WHAT TO DO: In the entries below, find the string "Think" and return each line holding it.

───── RECORDS TO PROCESS

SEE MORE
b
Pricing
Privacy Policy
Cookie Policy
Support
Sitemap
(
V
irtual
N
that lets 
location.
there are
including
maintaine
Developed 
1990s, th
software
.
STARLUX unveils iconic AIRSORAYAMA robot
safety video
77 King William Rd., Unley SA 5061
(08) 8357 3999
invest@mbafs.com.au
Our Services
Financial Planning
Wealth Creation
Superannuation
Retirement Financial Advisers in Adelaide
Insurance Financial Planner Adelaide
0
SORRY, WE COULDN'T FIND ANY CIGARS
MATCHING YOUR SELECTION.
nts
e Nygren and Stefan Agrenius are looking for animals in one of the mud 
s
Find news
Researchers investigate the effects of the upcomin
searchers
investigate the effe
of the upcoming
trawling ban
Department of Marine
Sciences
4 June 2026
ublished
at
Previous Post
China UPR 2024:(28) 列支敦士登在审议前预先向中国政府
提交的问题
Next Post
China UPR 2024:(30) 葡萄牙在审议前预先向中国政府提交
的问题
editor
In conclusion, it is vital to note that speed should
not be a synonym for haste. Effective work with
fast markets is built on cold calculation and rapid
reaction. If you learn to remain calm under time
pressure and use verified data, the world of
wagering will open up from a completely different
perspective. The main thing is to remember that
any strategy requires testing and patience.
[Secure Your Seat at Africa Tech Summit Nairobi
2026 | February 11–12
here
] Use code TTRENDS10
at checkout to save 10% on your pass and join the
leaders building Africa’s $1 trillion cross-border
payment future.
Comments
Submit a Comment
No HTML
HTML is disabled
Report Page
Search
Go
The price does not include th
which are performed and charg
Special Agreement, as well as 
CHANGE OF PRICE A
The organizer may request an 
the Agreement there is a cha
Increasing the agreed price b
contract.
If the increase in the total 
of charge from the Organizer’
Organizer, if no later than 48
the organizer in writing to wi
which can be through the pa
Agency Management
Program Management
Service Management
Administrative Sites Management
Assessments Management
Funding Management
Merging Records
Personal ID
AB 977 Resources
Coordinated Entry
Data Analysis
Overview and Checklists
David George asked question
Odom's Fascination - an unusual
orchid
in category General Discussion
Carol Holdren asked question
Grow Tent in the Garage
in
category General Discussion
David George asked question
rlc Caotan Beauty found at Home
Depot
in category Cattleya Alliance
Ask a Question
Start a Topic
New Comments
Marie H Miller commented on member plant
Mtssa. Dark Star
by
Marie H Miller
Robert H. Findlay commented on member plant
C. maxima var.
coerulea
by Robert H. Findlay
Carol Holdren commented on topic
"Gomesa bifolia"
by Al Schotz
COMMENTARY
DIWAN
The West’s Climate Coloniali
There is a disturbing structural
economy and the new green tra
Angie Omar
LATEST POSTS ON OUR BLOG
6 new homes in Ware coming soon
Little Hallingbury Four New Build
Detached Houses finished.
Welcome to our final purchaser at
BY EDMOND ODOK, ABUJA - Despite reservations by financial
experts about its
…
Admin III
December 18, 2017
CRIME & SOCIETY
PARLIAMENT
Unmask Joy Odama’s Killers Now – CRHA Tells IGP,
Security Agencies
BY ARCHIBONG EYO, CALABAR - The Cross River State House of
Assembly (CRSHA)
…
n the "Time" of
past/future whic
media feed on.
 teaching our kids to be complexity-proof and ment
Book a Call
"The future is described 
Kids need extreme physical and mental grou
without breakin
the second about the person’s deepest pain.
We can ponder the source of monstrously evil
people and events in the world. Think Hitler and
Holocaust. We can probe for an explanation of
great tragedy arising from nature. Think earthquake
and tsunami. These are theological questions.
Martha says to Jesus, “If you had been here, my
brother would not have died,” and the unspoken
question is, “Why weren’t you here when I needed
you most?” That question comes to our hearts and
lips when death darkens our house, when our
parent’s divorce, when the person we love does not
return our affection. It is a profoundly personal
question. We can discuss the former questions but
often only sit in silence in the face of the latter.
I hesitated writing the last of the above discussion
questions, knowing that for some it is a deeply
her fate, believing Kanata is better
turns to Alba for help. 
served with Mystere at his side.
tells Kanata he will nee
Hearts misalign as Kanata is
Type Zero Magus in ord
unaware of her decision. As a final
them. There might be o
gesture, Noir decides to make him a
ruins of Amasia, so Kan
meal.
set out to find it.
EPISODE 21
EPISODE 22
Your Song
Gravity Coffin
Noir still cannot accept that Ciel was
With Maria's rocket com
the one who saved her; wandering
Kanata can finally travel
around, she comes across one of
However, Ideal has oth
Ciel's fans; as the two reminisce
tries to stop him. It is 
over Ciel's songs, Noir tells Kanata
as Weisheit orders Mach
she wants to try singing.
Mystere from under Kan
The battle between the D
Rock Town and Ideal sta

──────────

THE ANSWER:
people and events in the world. Think Hitler and
great tragedy arising from nature. Think earthquake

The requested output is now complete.